• PROVIDED INFORMATION:
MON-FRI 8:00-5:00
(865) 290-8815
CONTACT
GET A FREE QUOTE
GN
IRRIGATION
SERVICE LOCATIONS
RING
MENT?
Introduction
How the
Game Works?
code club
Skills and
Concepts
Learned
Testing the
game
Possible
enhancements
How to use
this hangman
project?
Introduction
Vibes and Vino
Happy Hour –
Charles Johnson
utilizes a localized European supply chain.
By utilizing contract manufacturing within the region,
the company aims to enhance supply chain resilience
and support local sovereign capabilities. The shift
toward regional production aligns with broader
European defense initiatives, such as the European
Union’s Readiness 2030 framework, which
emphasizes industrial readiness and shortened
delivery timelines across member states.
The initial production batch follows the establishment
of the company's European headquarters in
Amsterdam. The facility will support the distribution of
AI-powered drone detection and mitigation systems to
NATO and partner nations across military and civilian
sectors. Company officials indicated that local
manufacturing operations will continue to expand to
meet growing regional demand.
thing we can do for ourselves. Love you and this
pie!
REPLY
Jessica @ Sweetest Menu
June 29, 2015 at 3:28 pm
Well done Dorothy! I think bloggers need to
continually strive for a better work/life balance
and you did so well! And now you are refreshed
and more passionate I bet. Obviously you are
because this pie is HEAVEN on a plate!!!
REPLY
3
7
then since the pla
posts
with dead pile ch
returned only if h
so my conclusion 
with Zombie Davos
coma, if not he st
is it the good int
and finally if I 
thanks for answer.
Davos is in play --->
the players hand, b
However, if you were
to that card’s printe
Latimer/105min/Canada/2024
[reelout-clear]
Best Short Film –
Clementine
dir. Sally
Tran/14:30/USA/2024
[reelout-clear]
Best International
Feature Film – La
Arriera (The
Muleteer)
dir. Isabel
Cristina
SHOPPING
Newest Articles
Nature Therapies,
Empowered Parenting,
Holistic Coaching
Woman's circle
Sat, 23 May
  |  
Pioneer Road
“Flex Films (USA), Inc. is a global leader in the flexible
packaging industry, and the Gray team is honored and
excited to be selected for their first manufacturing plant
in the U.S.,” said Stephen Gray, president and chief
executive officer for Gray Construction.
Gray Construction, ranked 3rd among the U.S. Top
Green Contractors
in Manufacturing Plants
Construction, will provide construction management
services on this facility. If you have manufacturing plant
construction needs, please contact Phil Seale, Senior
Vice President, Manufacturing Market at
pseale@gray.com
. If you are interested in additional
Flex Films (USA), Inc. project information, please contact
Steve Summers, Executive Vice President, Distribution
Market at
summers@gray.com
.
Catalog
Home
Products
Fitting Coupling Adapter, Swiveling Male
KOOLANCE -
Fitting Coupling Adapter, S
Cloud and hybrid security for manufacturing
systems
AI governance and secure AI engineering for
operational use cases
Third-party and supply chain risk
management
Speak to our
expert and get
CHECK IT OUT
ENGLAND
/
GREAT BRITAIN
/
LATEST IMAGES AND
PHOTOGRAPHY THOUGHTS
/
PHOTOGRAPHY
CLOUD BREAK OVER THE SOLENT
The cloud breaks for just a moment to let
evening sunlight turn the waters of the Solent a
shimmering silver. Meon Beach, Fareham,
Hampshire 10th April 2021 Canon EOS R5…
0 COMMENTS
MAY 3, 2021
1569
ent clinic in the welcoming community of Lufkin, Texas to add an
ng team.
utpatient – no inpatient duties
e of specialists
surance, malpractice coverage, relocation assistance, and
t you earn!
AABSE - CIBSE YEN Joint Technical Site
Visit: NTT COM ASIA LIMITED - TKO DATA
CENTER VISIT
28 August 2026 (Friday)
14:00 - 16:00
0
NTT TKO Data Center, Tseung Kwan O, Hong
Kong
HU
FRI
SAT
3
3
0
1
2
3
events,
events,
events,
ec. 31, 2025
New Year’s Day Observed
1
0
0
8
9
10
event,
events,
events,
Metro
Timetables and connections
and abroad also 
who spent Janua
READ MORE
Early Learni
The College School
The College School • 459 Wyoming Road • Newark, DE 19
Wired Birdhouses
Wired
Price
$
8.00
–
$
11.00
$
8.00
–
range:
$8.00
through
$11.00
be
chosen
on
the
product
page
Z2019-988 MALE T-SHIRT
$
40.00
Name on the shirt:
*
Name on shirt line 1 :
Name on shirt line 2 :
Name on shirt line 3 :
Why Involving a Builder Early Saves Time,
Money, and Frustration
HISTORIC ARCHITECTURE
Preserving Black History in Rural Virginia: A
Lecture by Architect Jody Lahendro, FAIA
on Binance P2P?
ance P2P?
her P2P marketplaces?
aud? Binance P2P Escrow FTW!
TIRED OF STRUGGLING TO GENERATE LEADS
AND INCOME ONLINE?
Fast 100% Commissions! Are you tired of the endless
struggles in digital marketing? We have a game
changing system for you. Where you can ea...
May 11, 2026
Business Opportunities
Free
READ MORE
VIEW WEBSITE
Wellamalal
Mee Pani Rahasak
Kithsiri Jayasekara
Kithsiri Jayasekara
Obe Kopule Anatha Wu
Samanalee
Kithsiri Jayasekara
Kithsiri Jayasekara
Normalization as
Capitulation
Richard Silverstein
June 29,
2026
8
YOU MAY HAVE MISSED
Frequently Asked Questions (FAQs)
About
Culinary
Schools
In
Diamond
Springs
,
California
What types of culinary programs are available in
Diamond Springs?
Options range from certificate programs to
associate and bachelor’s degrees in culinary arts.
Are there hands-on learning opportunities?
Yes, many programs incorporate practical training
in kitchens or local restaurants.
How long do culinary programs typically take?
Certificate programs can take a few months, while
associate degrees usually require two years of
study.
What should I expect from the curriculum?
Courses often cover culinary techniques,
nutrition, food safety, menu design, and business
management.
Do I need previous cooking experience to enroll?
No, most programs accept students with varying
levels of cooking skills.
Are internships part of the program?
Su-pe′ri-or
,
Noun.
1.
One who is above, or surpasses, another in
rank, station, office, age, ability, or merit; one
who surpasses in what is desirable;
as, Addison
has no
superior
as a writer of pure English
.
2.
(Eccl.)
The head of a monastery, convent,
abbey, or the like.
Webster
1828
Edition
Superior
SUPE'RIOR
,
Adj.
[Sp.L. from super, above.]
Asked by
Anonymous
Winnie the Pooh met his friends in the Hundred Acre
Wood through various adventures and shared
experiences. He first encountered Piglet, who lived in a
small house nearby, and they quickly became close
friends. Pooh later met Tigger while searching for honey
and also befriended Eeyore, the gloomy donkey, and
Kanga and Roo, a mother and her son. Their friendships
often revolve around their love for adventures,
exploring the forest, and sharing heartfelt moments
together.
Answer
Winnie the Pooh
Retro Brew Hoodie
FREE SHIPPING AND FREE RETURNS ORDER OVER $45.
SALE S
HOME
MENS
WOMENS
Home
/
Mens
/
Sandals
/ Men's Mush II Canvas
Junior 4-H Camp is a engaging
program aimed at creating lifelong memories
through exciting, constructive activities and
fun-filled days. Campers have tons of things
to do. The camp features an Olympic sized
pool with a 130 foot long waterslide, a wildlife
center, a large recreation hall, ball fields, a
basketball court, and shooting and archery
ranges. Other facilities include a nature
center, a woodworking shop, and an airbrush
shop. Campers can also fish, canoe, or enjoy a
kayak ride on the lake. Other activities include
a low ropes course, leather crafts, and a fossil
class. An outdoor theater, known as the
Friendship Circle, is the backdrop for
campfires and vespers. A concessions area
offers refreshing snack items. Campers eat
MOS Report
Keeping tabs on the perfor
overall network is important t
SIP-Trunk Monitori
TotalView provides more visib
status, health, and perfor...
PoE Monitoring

• WHAT IS EXPECTED:
What is the number of lines in the listing that contain the string "include"? Reply with that number alone.

• EXPECTED ANSWER:
2